#### RECORDS FOR PROCESSING:
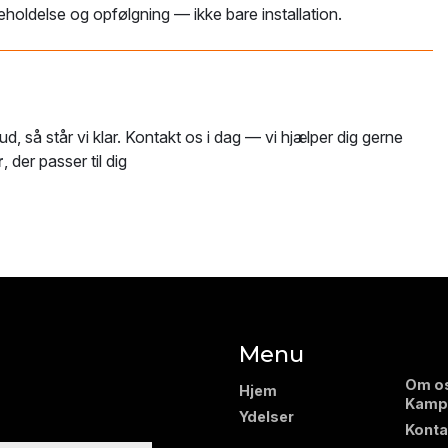
eholdelse og opfølgning — ikke bare installation.
ud, så står vi klar. Kontakt os i dag — vi hjælper dig gerne
r
, der passer til dig
Menu
Om o
Hjem
Kamp
Ydelser
Konta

#### TASK INSTRUCTIONS:
Leave the pictures out and return each entry exactly.

#### EXPECTED ANSWER:
eholdelse og opfølgning — ikke bare installation.
ud, så står vi klar. Kontakt os i dag — vi hjælper dig gerne
r
, der passer til dig
Menu
Om o
Hjem
Kamp
Ydelser
Konta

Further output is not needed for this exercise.